Ser vegetariana en Bariloche (parte 1)… recibiendo mis 35 en el Llao Llao

No puedo creer que ya llegué a la crónica número 50 de cómo ser vegetariana por el mundo. Y además esta nota es especial porque incluye mi festejo de cumple! Sí, porque festejé mis 35 vueltas al sol en la hermosa Patagonia y además cumpliendo uno de mis sueños viajeros.

Pero mejor no me adelanto a los hechos. Empecemos un día antes (sábado) cuando dejé la preciosa Villa La Angostura un día soleado de abril para dirigirme a San Carlos de Bariloche. A esta ciudad había ido en mi viaje de egresados allá por el 2003, y por supuesto no me acuerdo de mucho de esa época (porque no se visita mucho en este viaje).

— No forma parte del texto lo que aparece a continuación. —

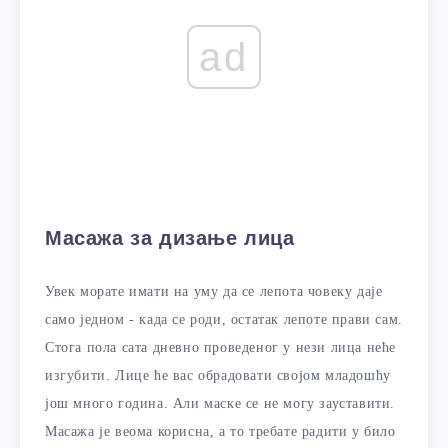
ad
Масажа за дизање лица
Увек морате имати на уму да се лепота човеку даје
само једном - када се роди, остатак лепоте прави сам.
Стога пола сата дневно проведеног у нези лица неће
изгубити. Лице ће вас обрадовати својом младошћу
још много година. Али маске се не могу зауставити.
Масажа је веома корисна, а то требате радити у било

El primer destino apenas llegué a Bariloche fue el famoso “Circuito Chico”, que está a unos 20 km del centro cívico de la ciudad. Pero como venía en viaje desde La Angostura, me pasé el punto más neurálgico (que visitaría en la semana).

La parada inicial del trayecto fue la aerosilla del Cerro Campanario. Se accede desde la Avenida Bustillo y es uno de los imperdibles de la zona. El costo para subir por persona es de $600 (abril 2021) y el recorrido no es más que 5 minutos. Para no aburrirte podes ir viendo los árboles nativos con carteles bien explicados. Arriba hay dos miradores y una cafetería. Como era mediodía hice un almuerzo rápido (me pedí un tostado árabe de tomate y queso porque muchas opciones veggies no había), que se puede consumir en la misma cafetería mirando la montaña y el Nahuel Huapi.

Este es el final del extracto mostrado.